Por Josias de Souza
O curioso da lógica do governo de
Michel Temer é que ela tem cara de lógica, tem rugido de lógica, tem rabo de
lógica, mas é o mais puro absurdo. Graças à falta de sentido, Temer alcançou
uma proeza: tornou-se tão detestado quanto Dilma Rousseff. Antes de ser
afastada pela Câmara, no ano passado, Dilma era rejeitada por 63% dos
brasileiros. Apenas 13% aprovavam sua Presidência. O Datafolha informa que o prestígio de Temer também roça
a sarjeta. Sua taxa de rejeição é de 61%. O índice de aprovação é de irrisórios
9%.
O povo não gosta daquilo que não entende. E o governo capricha na falta de
nexo. Por exemplo: reza o discurso oficial que, se Temer trocar os ministros
acusados de corrupção, seus aliados darão o troco, travando as reformas no
Congresso. Sem as reformas, não haverá prosperidade. Logo, se Temer não for
condescendente com a ladroagem, o PIB não sai do abismo. Beleza. O diabo é que
uma das incomodações políticas do brasileiro, desde a época em que ainda havia
política no Brasil, é a sensação de que, nessa atividade, nada se perde, nada
se cria. Tudo se corrompe.
Os indicadores oficiais sinalizam que, sob Temer, o governo parou de cavar
o buraco em que Dilma enfiara a economia. Mas a pujança do desemprego esclarece
que os resultados, se vierem, demorarão a chegar. Encontram-se no olho da rua
14,2 milhões de patrícios. E o governo, na sua lógica do aburdo, espera que
todos compreendam que qualquer um pode perder o contracheque, menos os
ministros que respondem a inquérito no Supremo Tribunal Federal.
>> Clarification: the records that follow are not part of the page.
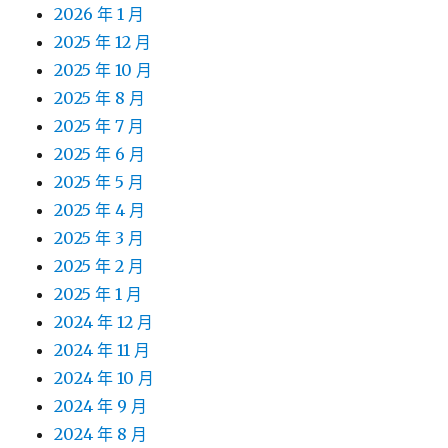
2026 年 1 月
2025 年 12 月
2025 年 10 月
2025 年 8 月
2025 年 7 月
2025 年 6 月
2025 年 5 月
2025 年 4 月
2025 年 3 月
2025 年 2 月
2025 年 1 月
2024 年 12 月
2024 年 11 月
2024 年 10 月
2024 年 9 月
2024 年 8 月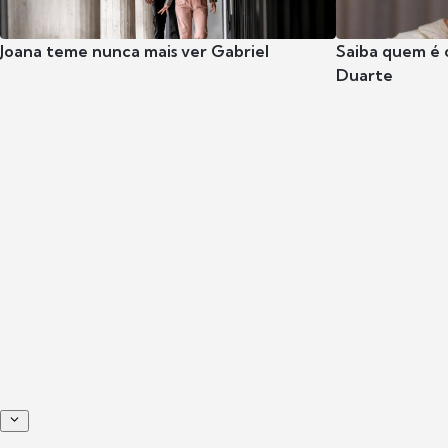
Joana teme nunca mais ver Gabriel
Saiba quem é 
Duarte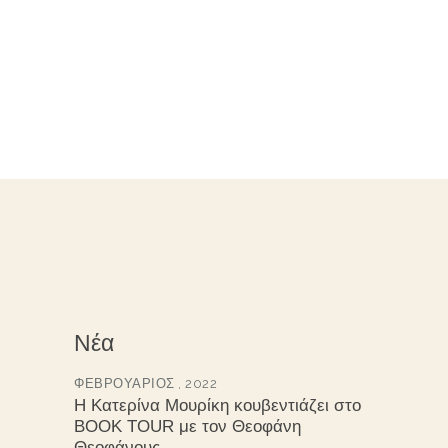
Νέα
ΦΕΒΡΟΥΆΡΙΟΣ , 2022
Η Κατερίνα Μουρίκη κουβεντιάζει στο
BOOK TOUR με τον Θεοφάνη
Θεοφάνους.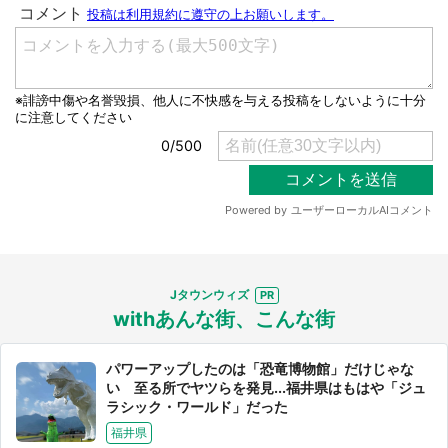
Jタウンウィズ
withあんな街、こんな街
パワーアップしたのは「恐竜博物館」だけじゃな
い 至る所でヤツらを発見...福井県はもはや「ジュ
ラシック・ワールド」だった
福井県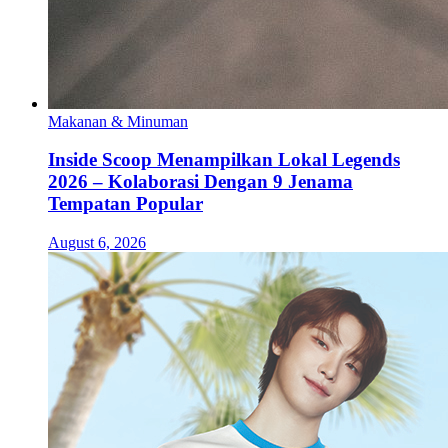
Makanan & Minuman
Inside Scoop Menampilkan Lokal Legends
2026 – Kolaborasi Dengan 9 Jenama
Tempatan Popular
August 6, 2026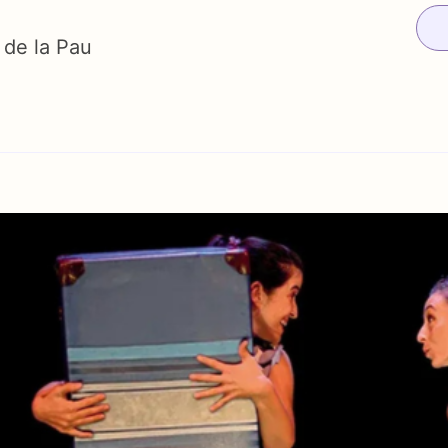
 de la Pau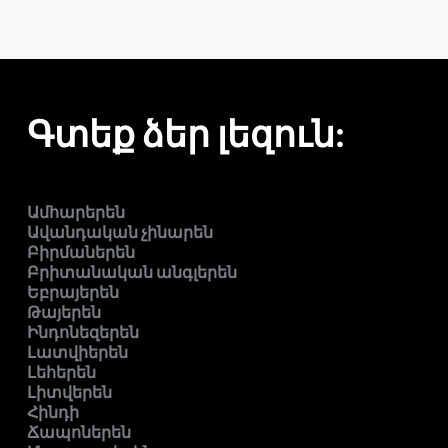
Գտեք ձեր լեզուն:
Ամհարերեն
Ավանդական չինարեն
Բիրմաներեն
Բրիտանական անգլերեն
Եբրայերեն
Թայերեն
Ինդոնեզերեն
Լատվիերեն
Լեհերեն
Լիտվերեն
Հինդի
Ճապոներեն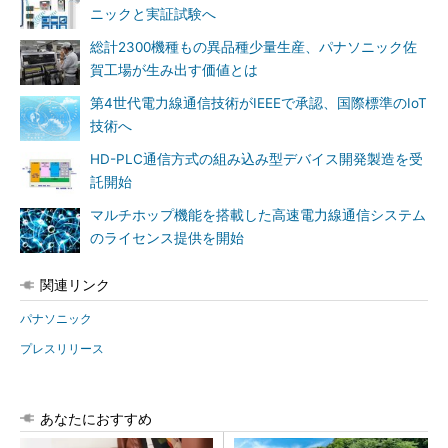
ニックと実証試験へ
総計2300機種もの異品種少量生産、パナソニック佐
賀工場が生み出す価値とは
第4世代電力線通信技術がIEEEで承認、国際標準のIoT
技術へ
HD-PLC通信方式の組み込み型デバイス開発製造を受
託開始
マルチホップ機能を搭載した高速電力線通信システム
のライセンス提供を開始
関連リンク
パナソニック
プレスリリース
あなたにおすすめ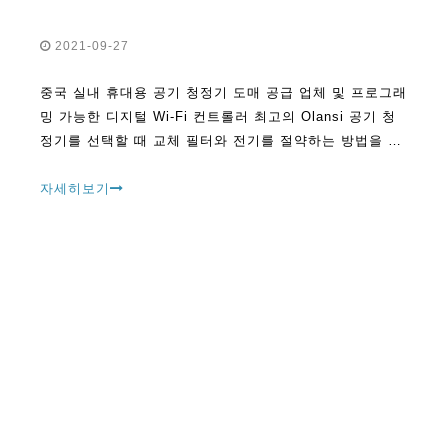
2021-09-27
중국 실내 휴대용 공기 청정기 도매 공급 업체 및 프로그래
밍 가능한 디지털 Wi-Fi 컨트롤러 최고의 Olansi 공기 청
정기를 선택할 때 교체 필터와 전기를 절약하는 방법을 찾
는 것이 항상 중요합니다.이것이 장기적으로 달성된다면
디지털 에어 핸들을 얻는 데 도움이 됩니다.
자세히보기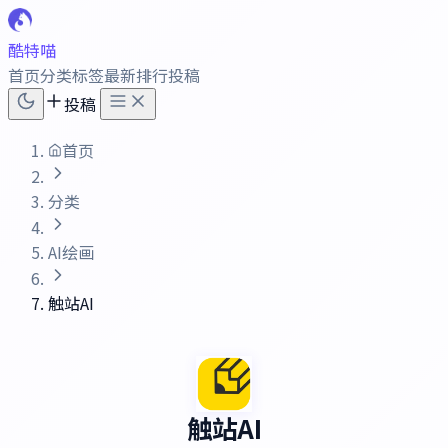
酷特喵
首页
分类
标签
最新
排行
投稿
投稿
首页
分类
AI绘画
触站AI
触站AI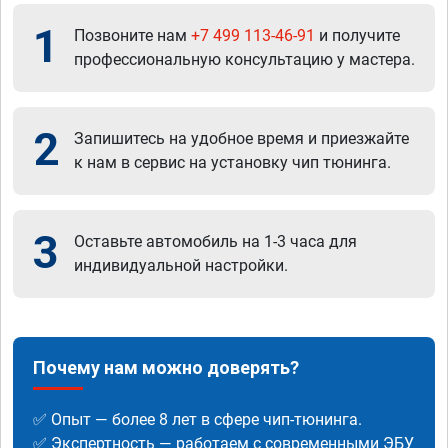
1
Позвоните нам
+7 499 113-46-91
и получите
профессиональную консультацию у мастера.
2
Запишитесь на удобное время и приезжайте
к нам в сервис на установку чип тюнинга.
3
Оставьте автомобиль на 1-3 часа для
индивидуальной настройки.
Почему нам можно доверять?
✅ Опыт — более 8 лет в сфере чип-тюнинга.
✅ Экспертность — работаем с современными ЭБУ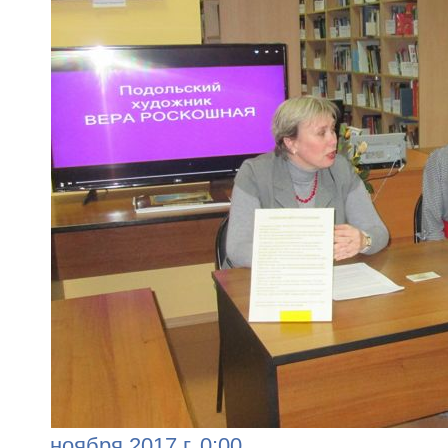
ноября 2017 г. 0:00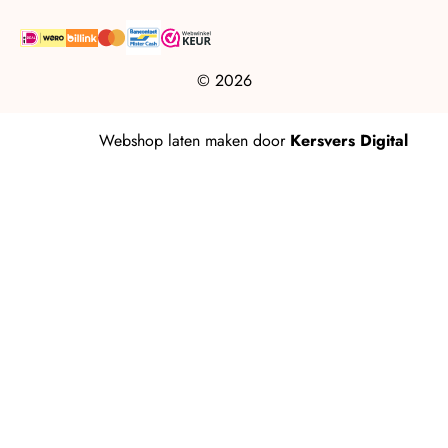
© 2026
Webshop laten maken
door
Kersvers Digital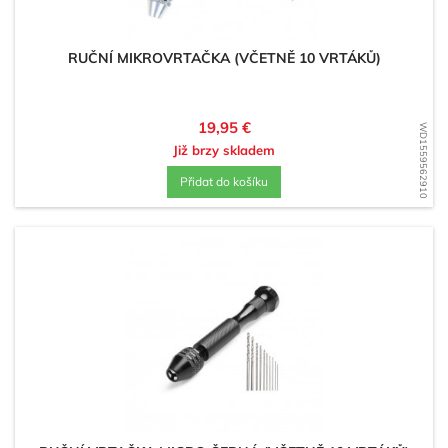
RUČNÍ MIKROVRTAČKA (VČETNĚ 10 VRTÁKŮ)
Cena
19,95 €
WD1559562910
Již brzy skladem
Přidat do košíku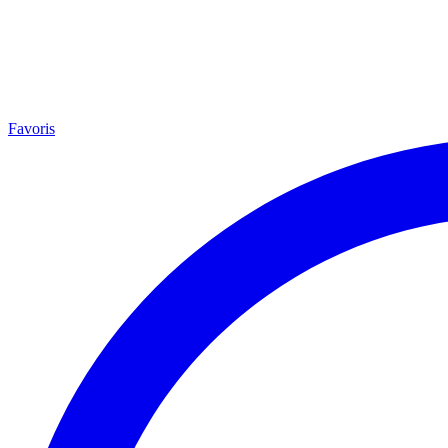
Favoris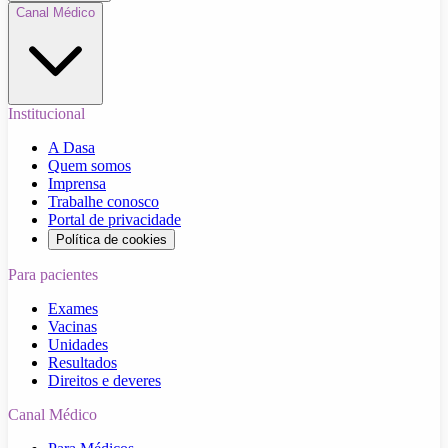
Canal Médico
Institucional
A Dasa
Quem somos
Imprensa
Trabalhe conosco
Portal de privacidade
Política de cookies
Para pacientes
Exames
Vacinas
Unidades
Resultados
Direitos e deveres
Canal Médico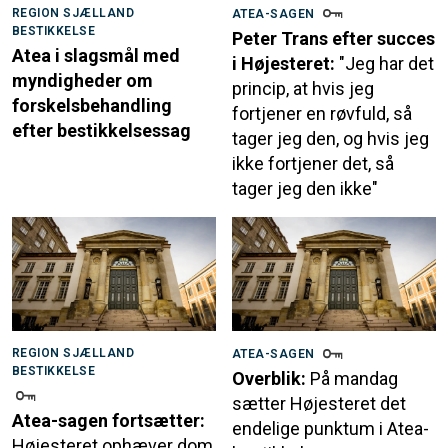
REGION SJÆLLAND
ATEA-SAGEN
BESTIKKELSE
Peter Trans efter succes
Atea i slagsmål med
i Højesteret:
"Jeg har det
myndigheder om
princip, at hvis jeg
forskelsbehandling
fortjener en røvfuld, så
efter bestikkelsessag
tager jeg den, og hvis jeg
ikke fortjener det, så
tager jeg den ikke"
REGION SJÆLLAND
ATEA-SAGEN
BESTIKKELSE
Overblik:
På mandag
sætter Højesteret det
Atea-sagen fortsætter:
endelige punktum i Atea-
Højesteret ophæver dom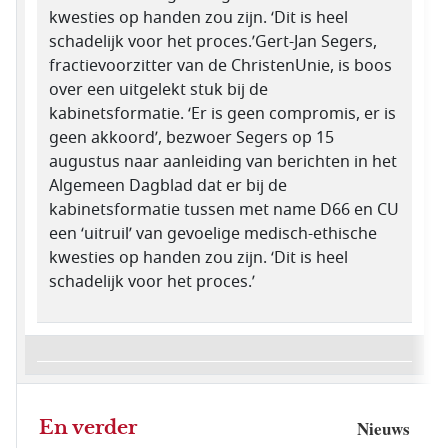
kwesties op handen zou zijn. ‘Dit is heel
schadelijk voor het proces.’Gert-Jan Segers,
fractievoorzitter van de ChristenUnie, is boos
over een uitgelekt stuk bij de
kabinetsformatie. ‘Er is geen compromis, er is
geen akkoord’, bezwoer Segers op 15
augustus naar aanleiding van berichten in het
Algemeen Dagblad dat er bij de
kabinetsformatie tussen met name D66 en CU
een ‘uitruil’ van gevoelige medisch-ethische
kwesties op handen zou zijn. ‘Dit is heel
schadelijk voor het proces.’
En verder
Nieuws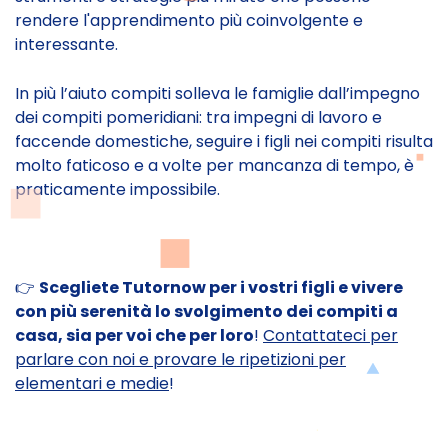
rendere l'apprendimento più coinvolgente e
interessante.
In più l’aiuto compiti solleva le famiglie dall’impegno
dei compiti pomeridiani: tra impegni di lavoro e
faccende domestiche, seguire i figli nei compiti risulta
molto faticoso e a volte per mancanza di tempo, è
praticamente impossibile.
👉
Scegliete Tutornow per i vostri figli e vivere
con più serenità lo svolgimento dei compiti a
casa, sia per voi che per loro
!
Contattateci per
parlare con noi e provare le ripetizioni per
elementari e medie
!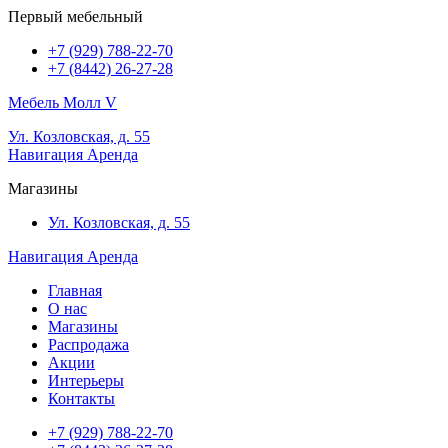
Первый мебельный
+7 (929) 788-22-70
+7 (8442) 26-27-28
Мебель Молл V
Ул. Козловская, д. 55
Навигация
Аренда
Магазины
Ул. Козловская, д. 55
Навигация
Аренда
Главная
О нас
Магазины
Распродажа
Акции
Интерьеры
Контакты
+7 (929) 788-22-70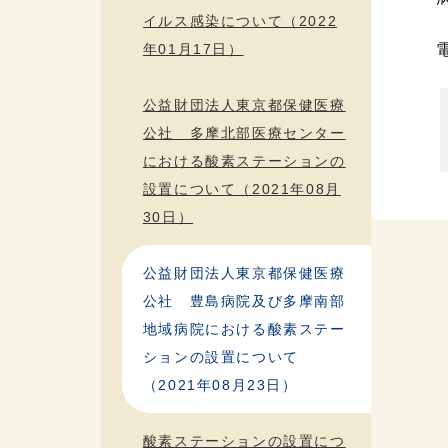
イルス感染について（2022
電話
年01月17日）
公益財団法人東京都保健医療
公社 多摩北部医療センター
における酸素ステーションの
設置について（2021年08月
30日）
公益財団法人東京都保健医療
公社 豊島病院及び多摩南部
地域病院における酸素ステー
ションの設置について
（2021年08月23日）
酸素ステーションの設置につ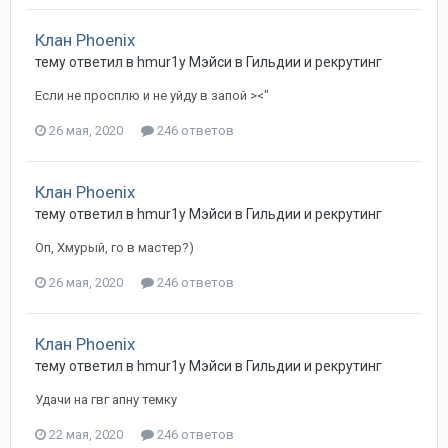
Клан Phoenix
тему ответил в
hmur1y
Мэйси
в
Гильдии и рекрутинг
Если не просплю и не уйду в запой ><"
26 мая, 2020
246 ответов
Клан Phoenix
тему ответил в
hmur1y
Мэйси
в
Гильдии и рекрутинг
Оп, Хмурый, го в мастер?)
26 мая, 2020
246 ответов
Клан Phoenix
тему ответил в
hmur1y
Мэйси
в
Гильдии и рекрутинг
Удачи на гвг апну темку
22 мая, 2020
246 ответов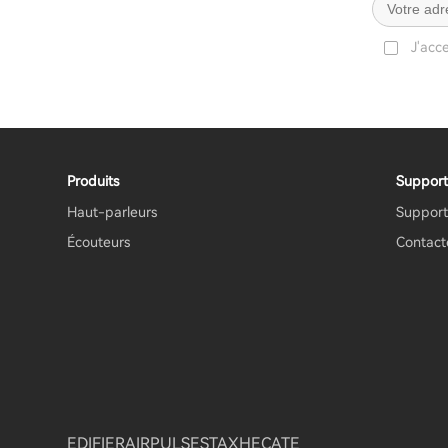
J'acc
Produits
Support
Haut-parleurs
Support
Écouteurs
Contact
EDIFIER
AIRPULSE
STAX
HECATE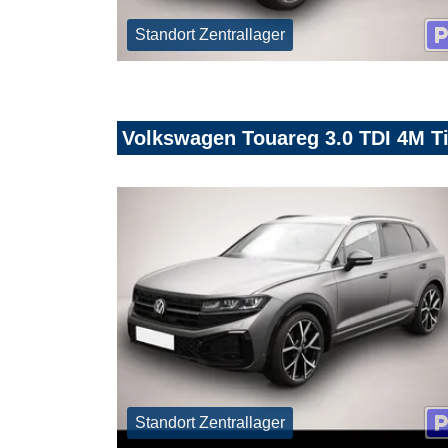
Standort Zentrallager
Volkswagen Touareg 3.0 TDI 4M Tip
Standort Zentrallager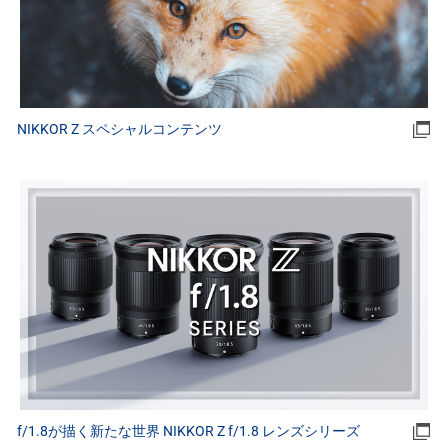
NIKKOR Z スペシャルコンテンツ
f/1.8が描く新たな世界 NIKKOR Z f/1.8 レンズシリーズ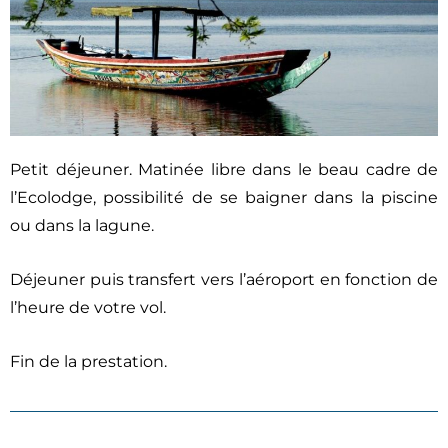
Petit déjeuner. Matinée libre dans le beau cadre de
l’Ecolodge, possibilité de se baigner dans la piscine
ou dans la lagune.
Déjeuner puis transfert vers l’aéroport en fonction de
l’heure de votre vol.
Fin de la prestation.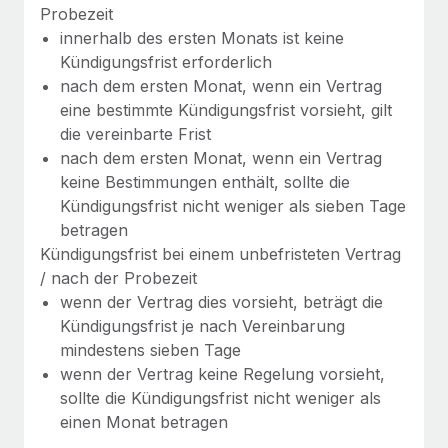
Mehr erfahren
Probezeit
innerhalb des ersten Monats ist keine
Kündigungsfrist erforderlich
nach dem ersten Monat, wenn ein Vertrag
eine bestimmte Kündigungsfrist vorsieht, gilt
die vereinbarte Frist
nach dem ersten Monat, wenn ein Vertrag
keine Bestimmungen enthält, sollte die
Kündigungsfrist nicht weniger als sieben Tage
betragen
Kündigungsfrist bei einem unbefristeten Vertrag
/ nach der Probezeit
wenn der Vertrag dies vorsieht, beträgt die
Kündigungsfrist je nach Vereinbarung
mindestens sieben Tage
wenn der Vertrag keine Regelung vorsieht,
sollte die Kündigungsfrist nicht weniger als
einen Monat betragen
Simultaneamente, Temer pede compreensão para uma reforma da Previdência que 71% dos brasileiros rejeitam e para mudanças na
CLT que 60% enxergam
como coisa benéfica para os patrões.
Pregoeiro da nova ordem, Temer conserva os pés enfiados no lodo da velha
desordem. Em todas as suas entrevistas, o presidente divide-se entre a defesa
de suas reformas impopulares e o mantra que elaborou para justificar o convívio
com o lixão da Lava Jato. Investigação não é denúncia, argumenta Temer, em
defesa dos ministros encrencados. Denúncia tampouco é ação penal. Demissão? Só
depois que o ministros virarem réus. Como isso pode demorar uns dois anos, só
sai quem quiser, na data que preferir.
Na época em que o presidente deposto se chamava Fernando Collor e o
substituto-tampão atendia pelo nome de Itamar Franco, o chefe da Casa Civil foi
licenciado do cargo depois que seu nome — Henrique Hargreaves — soou numa CPI. Só
retornou à poltrona após demonstrar sua inocência. Agora que ficou sabendo que
a política foi comprada pelo departamento de propinas da Odebrecht, o
brasileiro tende a ser mais intransigente. Não é que ele seja contra a
imbecilidade retórica. Apenas não suporta a ideia de continuar fazendo papel de
imbecil.
Na série histórica das pesquisas do Datafolha, a menor taxa de aprovação
desde a redemocratização do país pertence a Dilma. Foi alcançada em agosto de
2015, quando apenas 8% dos brasileiros avaliaram o seu governo como ótimo ou
bom. Quando o índice ganhou as manchetes, Temer, ainda na pele de vice, fez um
vaticínio: ''Ninguém vai resistir três anos e meio com esse índice baixo” de 7%
ou 8% de popularidade. Agora, já investido no papel de versa, Temer soma 9% de
ótimo e bom.
Com a imagem carbonizada, o substituto constitucional de Dilma talvez
sinta a necessidade de interrogar o espelho: como resistir até 2018? E a imagem
refletida responderá: sua sorte é não ter um vice.